Management Priorities and Recovery
Under the Endangered Species Act of 1973, populations may be considered
for downlisting to Threatened status when they reach a minimum population
size large enough to prevent extinction and prevent loss of genetic
diversity. The USFWS (1998) Recovery Plan for shortnose sturgeon
calls for identification and designation of critical habitat areas;
protection of sturgeon from point source and non-point source pollution,
as well as other anthropogenic effects. It sets forth the long term
goal of eventually delisting the shortnose sturgeon through continued
habitat and water quality assessment; protection of spawning sites,
and restricting damming and dredging efforts at least during migratory
or spawning periods. Monitoring and minimization of mortality through
reduction of bycatch, protection from invasive species, strengthening
and increased enforcement of anti-poaching regulations, and increased
pubic education efforts all will be directed toward recovery efforts
Acipenser brevirostrum, along with other sturgeon species
that occur along the Atlantic Seaboard, have good quality flesh
and eggs suitable for use as caviar. They were intensively fished
for more than 100 years until the fishery collapsed in the 1880s.

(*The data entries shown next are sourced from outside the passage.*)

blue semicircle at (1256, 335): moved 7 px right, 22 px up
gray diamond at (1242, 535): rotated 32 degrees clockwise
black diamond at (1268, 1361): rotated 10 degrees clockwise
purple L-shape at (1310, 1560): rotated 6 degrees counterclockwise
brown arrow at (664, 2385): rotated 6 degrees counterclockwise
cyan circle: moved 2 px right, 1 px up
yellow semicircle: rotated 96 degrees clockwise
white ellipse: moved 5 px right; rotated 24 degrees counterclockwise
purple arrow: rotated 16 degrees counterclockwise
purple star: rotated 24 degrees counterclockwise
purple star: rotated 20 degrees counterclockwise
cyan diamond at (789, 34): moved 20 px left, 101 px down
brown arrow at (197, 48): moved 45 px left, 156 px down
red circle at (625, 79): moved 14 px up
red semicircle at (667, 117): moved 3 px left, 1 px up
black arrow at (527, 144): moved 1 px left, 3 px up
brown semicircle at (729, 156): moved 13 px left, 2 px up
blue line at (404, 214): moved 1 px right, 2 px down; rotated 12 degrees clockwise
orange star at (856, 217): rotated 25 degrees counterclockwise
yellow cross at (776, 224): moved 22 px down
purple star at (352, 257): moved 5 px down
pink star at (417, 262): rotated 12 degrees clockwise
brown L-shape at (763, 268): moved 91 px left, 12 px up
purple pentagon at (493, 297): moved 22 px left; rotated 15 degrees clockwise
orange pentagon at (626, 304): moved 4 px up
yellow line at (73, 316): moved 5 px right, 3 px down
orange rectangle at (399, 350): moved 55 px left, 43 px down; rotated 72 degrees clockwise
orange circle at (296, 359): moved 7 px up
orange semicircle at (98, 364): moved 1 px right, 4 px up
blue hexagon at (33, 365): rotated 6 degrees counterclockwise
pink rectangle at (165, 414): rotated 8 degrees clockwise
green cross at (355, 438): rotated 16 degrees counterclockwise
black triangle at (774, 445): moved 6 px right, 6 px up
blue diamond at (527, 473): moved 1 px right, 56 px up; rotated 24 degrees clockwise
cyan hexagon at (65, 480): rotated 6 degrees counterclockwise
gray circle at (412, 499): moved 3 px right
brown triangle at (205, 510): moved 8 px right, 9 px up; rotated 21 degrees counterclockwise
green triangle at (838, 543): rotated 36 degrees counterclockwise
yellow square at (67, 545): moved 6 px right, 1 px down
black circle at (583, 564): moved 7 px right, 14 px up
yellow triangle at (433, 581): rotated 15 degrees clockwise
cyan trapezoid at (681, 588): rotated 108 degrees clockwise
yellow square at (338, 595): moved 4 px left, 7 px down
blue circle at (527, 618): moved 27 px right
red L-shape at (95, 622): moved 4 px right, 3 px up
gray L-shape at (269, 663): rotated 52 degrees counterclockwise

Subsequent industrial development along rivers and coastlines impeded
recovery of populations by impairing water quality and degrading
habitats (NMFS 1998). Industrialization may have been especially
harmful to southernmost populations, including those in Florida
(Scott 1978). Currently, there are no legal fisheries or by-catch
allowances for shortnose sturgeon in U.S. territorial waters. This
species has been listed as Endangered since 1967.